RECORDS TO USE Block Start

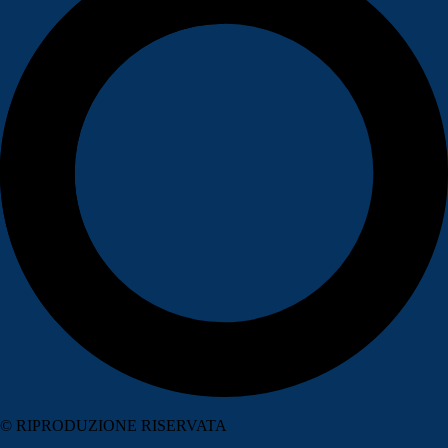
© RIPRODUZIONE RISERVATA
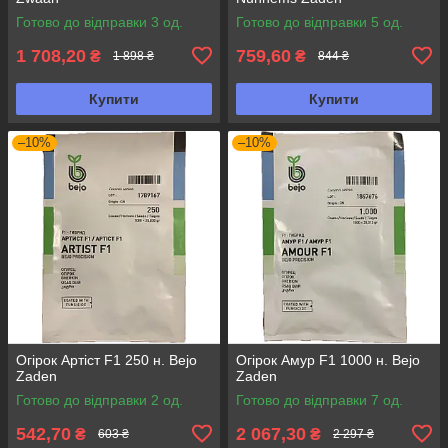
Готово до відправки 3 од.
Готово до відправки 5 од.
1 708,20
759,60
₴
₴
1 898 ₴
844 ₴
Купити
Купити
–10%
–10%
Огірок Артіст F1 250 н. Bejo
Огірок Амур F1 1000 н. Bejo
Zaden
Zaden
Готово до відправки 2 од.
Готово до відправки 7 од.
542,70
2 067,30
₴
₴
603 ₴
2 297 ₴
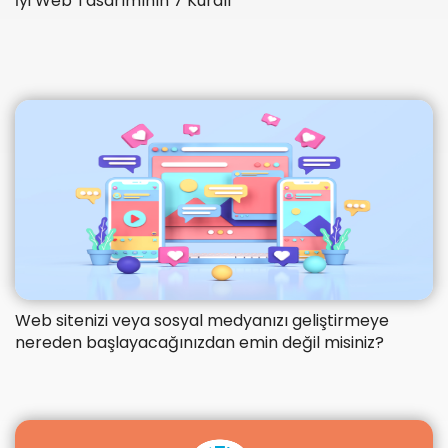
İyi Web Tasarımının 7 Kuralı
Web sitenizi veya sosyal medyanızı geliştirmeye
nereden başlayacağınızdan emin değil misiniz?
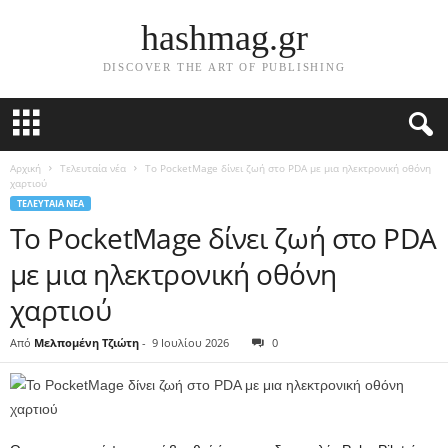
hashmag.gr
DISCOVER THE ART OF PUBLISHING
Αρχική
Τελευταία νέα
Το PocketMage δίνει ζωή στο PDA με μια ηλεκτρονική οθόνη
χαρτιού
ΤΕΛΕΥΤΑΊΑ ΝΈΑ
Το PocketMage δίνει ζωή στο PDA
με μια ηλεκτρονική οθόνη
χαρτιού
Από
Μελπομένη Τζιώτη
-
9 Ιουλίου 2026
0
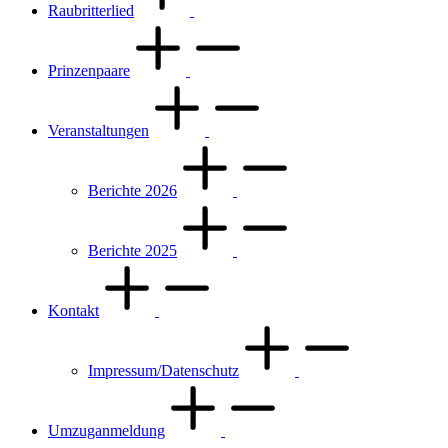
Raubritterlied
Prinzenpaare
Veranstaltungen
Berichte 2026
Berichte 2025
Kontakt
Impressum/Datenschutz
Umzuganmeldung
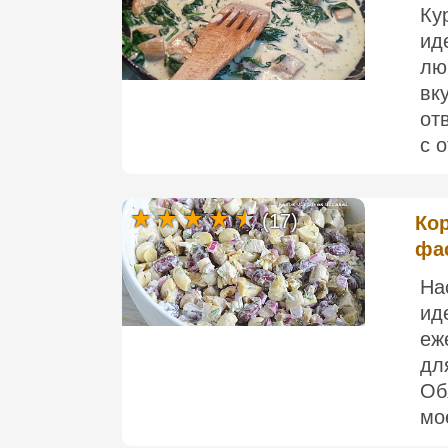
Ку
ид
лю
вк
от
с 
(17)
Ко
фа
На
ид
еж
дл
Об
мо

RECORDS TO USE Block End

TASK => Only the lines containing the word "ηλεκτρονική" should be returned from the data above.

ANSWER =>
Το PocketMage δίνει ζωή στο PDA με μια ηλεκτρονική οθόνη
με μια ηλεκτρονική οθόνη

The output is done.